Another one of her boys was dead. This was simply the skin of the unthinkable, the only thought her soul could countenance when it came to justifying what she was about do. Far darker, more horrifying realizations roiled beneath. The closest she could come to acknowledging them was to think of poor Samarmas, and how his sweet innocence guaranteed him a place in the Heavens.

But Inrilatas... He had been taken too early. Before he could find his way past... himself.

Inrilatas was... was...

It is a strange thing to organize your life about the unthinkable, to make all your motions, all your words, expressions of absence. Sometimes she felt as though her arms and legs did not connect beneath her clothing, that they simply hung about the memory of a body and a heart. Sometimes she felt little more than a cloud of coincidences, face and hands and feet floating in miraculous concert.

A kind of living collapse, with no unifying principle to string her together.

The stairwell had been open to the sky at some point in the structure's past: she could see threads of light between boards high above. The landlord had decided to keep the rain out, she imagined, rather than repair the drainage. The steps had all but crumbled, forcing her to claw the bricked wall to ascend safely. She had known many tenements like this, ancient affairs, raised during glory days that no one save scholars remembered. Once, before Mimara had been born, a catastrophic roar had awakened her in the dead of night.
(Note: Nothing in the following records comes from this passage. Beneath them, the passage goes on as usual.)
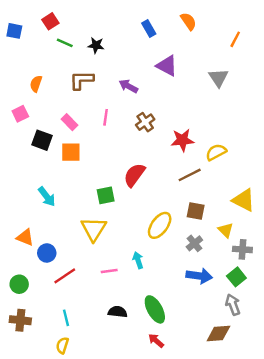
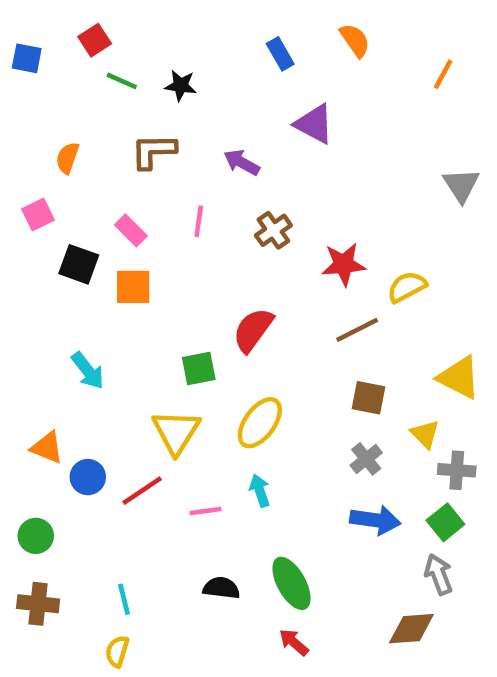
gray triangle: (218, 78) -> (461, 185), moved
yellow ellipse: (160, 225) -> (260, 423), moved
red line: (65, 276) -> (142, 491), moved

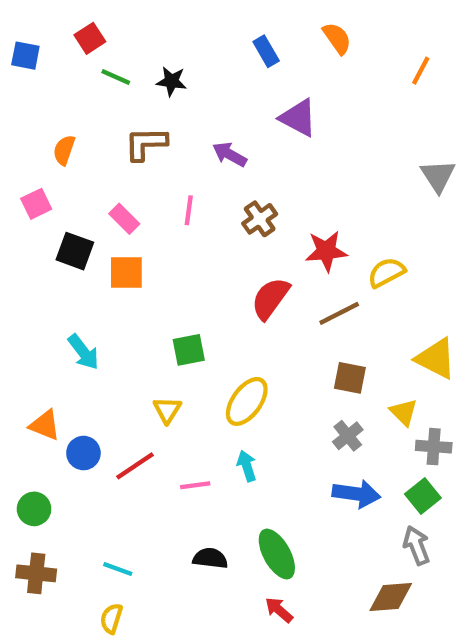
red semicircle: (253, 330) -> (270, 298), moved
yellow triangle: (176, 432) -> (167, 410), size x0.6
cyan line: (124, 599) -> (118, 569), turned -56

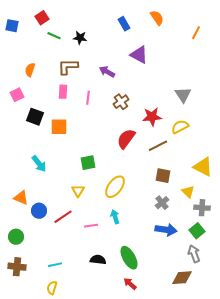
gray triangle: (438, 176) -> (183, 95), moved
pink rectangle: (124, 219) -> (63, 92), moved, turned 48
cyan line: (118, 569) -> (55, 265), turned -32

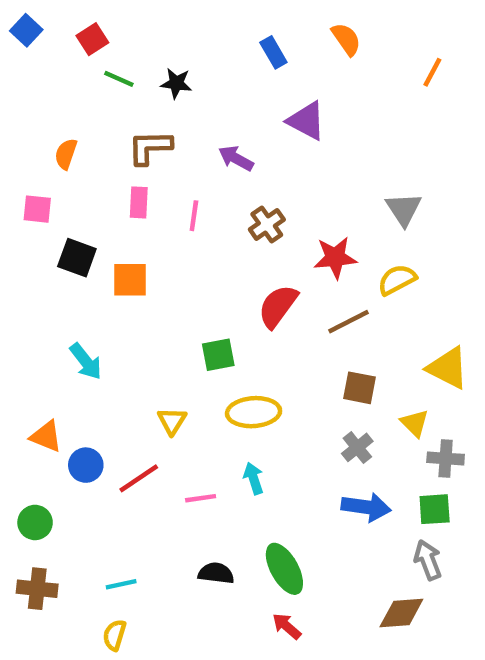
blue square: (12, 26) -> (26, 30), moved, turned 32
pink square: (17, 95) -> (37, 209), turned 32
green square: (88, 163) -> (218, 355), moved
yellow ellipse: (115, 187) -> (254, 412), turned 50
green square: (197, 231) -> (435, 509), turned 35

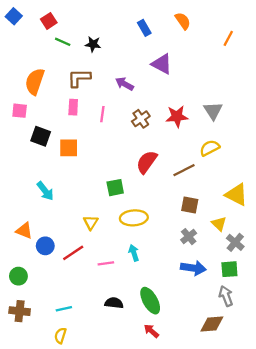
orange semicircle: (66, 154) -> (35, 81), size x1.6
red star: (335, 258) -> (177, 116), moved
gray cross: (446, 458) -> (235, 242), turned 36

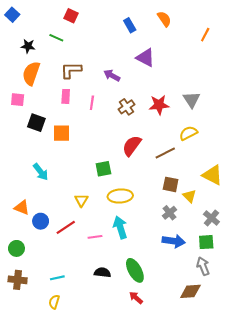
red square: (49, 21) -> (71, 16), moved, turned -32
black star: (93, 44) -> (28, 46), moved
yellow triangle: (219, 224) -> (189, 196), moved
cyan arrow: (134, 253) -> (120, 227), size x1.5

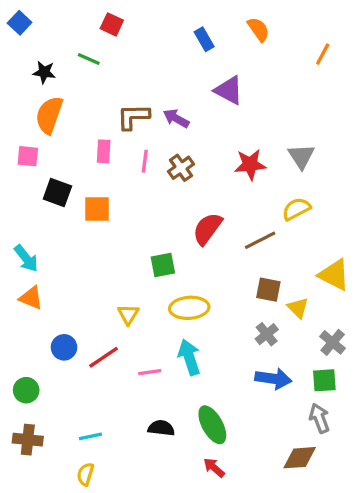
brown L-shape: (71, 70) -> (133, 117), moved
brown cross: (127, 107) -> (181, 168), moved
cyan arrow: (41, 172) -> (26, 258), moved
orange triangle: (22, 208) -> (31, 298), moved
The curious thing was the totality of the ensuing silence, as if the entire world had paused to draw breath. She had stumbled to her window and for a time could see only the dull glow of torches and lanterns through the blackness and dust. Only morning revealed the ruins of the tenement opposite, the heaps, the hanging remains of corner walls. In a twinkling, hundreds of faces she had known-the baker and his slaves, the souper who spent his day bellowing above the street's clamour, the widow who would venture out with her half-starved children to beg in the streets-had simply vanished. Weeks passed before the last of the bodies were recovered.